About this task => Pictures excluded, output the lines of the data below between the one holding "などからも上坂さんが毛深いという事実はないことがわかっ" and the one holding "menininkų ir fotografų dėl", inclusive, exactly as they stand.

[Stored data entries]
● ● ● ●
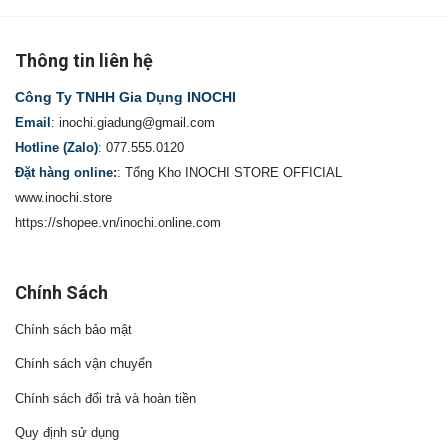
Thông tin liên hệ
Công Ty TNHH Gia Dụng INOCHI
Email
:
inochi.giadung@gmail.com
Hotline (Zalo)
:
077.555.0120
Đặt hàng online:
:
Tổng Kho INOCHI STORE OFFICIAL
www.inochi.store
https://shopee.vn/inochi.online.com
Chính Sách
Chính sách bảo mật
Chính sách vận chuyển
Chính sách đổi trả và hoàn tiền
Quy định sử dụng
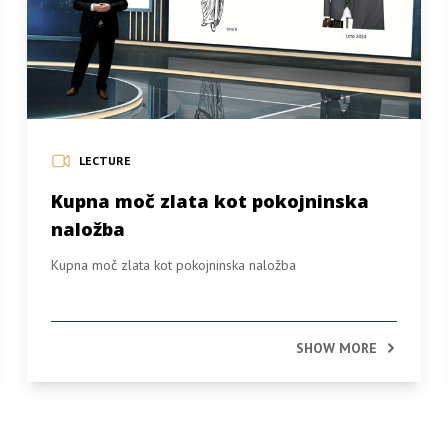
LECTURE
Kupna moč zlata kot pokojninska
naložba
Kupna moč zlata kot pokojninska naložba
SHOW MORE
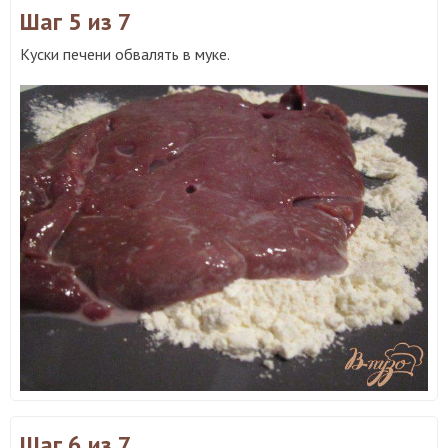
Шаг 5
из 7
Куски печени обвалять в муке.
Шаг 6
из 7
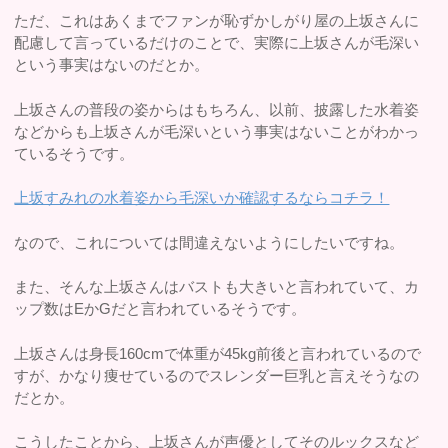
ただ、これはあくまでファンが恥ずかしがり屋の上坂さんに
配慮して言っているだけのことで、実際に上坂さんが毛深い
という事実はないのだとか。
上坂さんの普段の姿からはもちろん、以前、披露した水着姿
などからも上坂さんが毛深いという事実はないことがわかっ
ているそうです。
上坂すみれの水着姿から毛深いか確認するならコチラ！
なので、これについては間違えないようにしたいですね。
また、そんな上坂さんはバストも大きいと言われていて、カ
ップ数はEかGだと言われているそうです。
上坂さんは身長160cmで体重が45kg前後と言われているので
すが、かなり痩せているのでスレンダー巨乳と言えそうなの
だとか。
こうしたことから、上坂さんが声優としてそのルックスなど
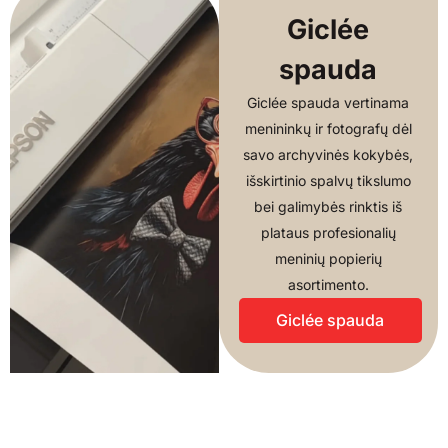
Giclée
spauda
Giclée spauda vertinama
menininkų ir fotografų dėl
savo archyvinės kokybės,
išskirtinio spalvų tikslumo
bei galimybės rinktis iš
plataus profesionalių
meninių popierių
asortimento.
Giclée spauda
● ● ● ●
Expected answer =>
などからも上坂さんが毛深いという事実はないことがわかっ
ているそうです。
上坂すみれの水着姿から毛深いか確認するならコチラ！
なので、これについては間違えないようにしたいですね。
また、そんな上坂さんはバストも大きいと言われていて、カ
ップ数はEかGだと言われているそうです。
上坂さんは身長160cmで体重が45kg前後と言われているので
すが、かなり痩せているのでスレンダー巨乳と言えそうなの
だとか。
こうしたことから、上坂さんが声優としてそのルックスなど
Giclée
spauda
Giclée spauda vertinama
menininkų ir fotografų dėl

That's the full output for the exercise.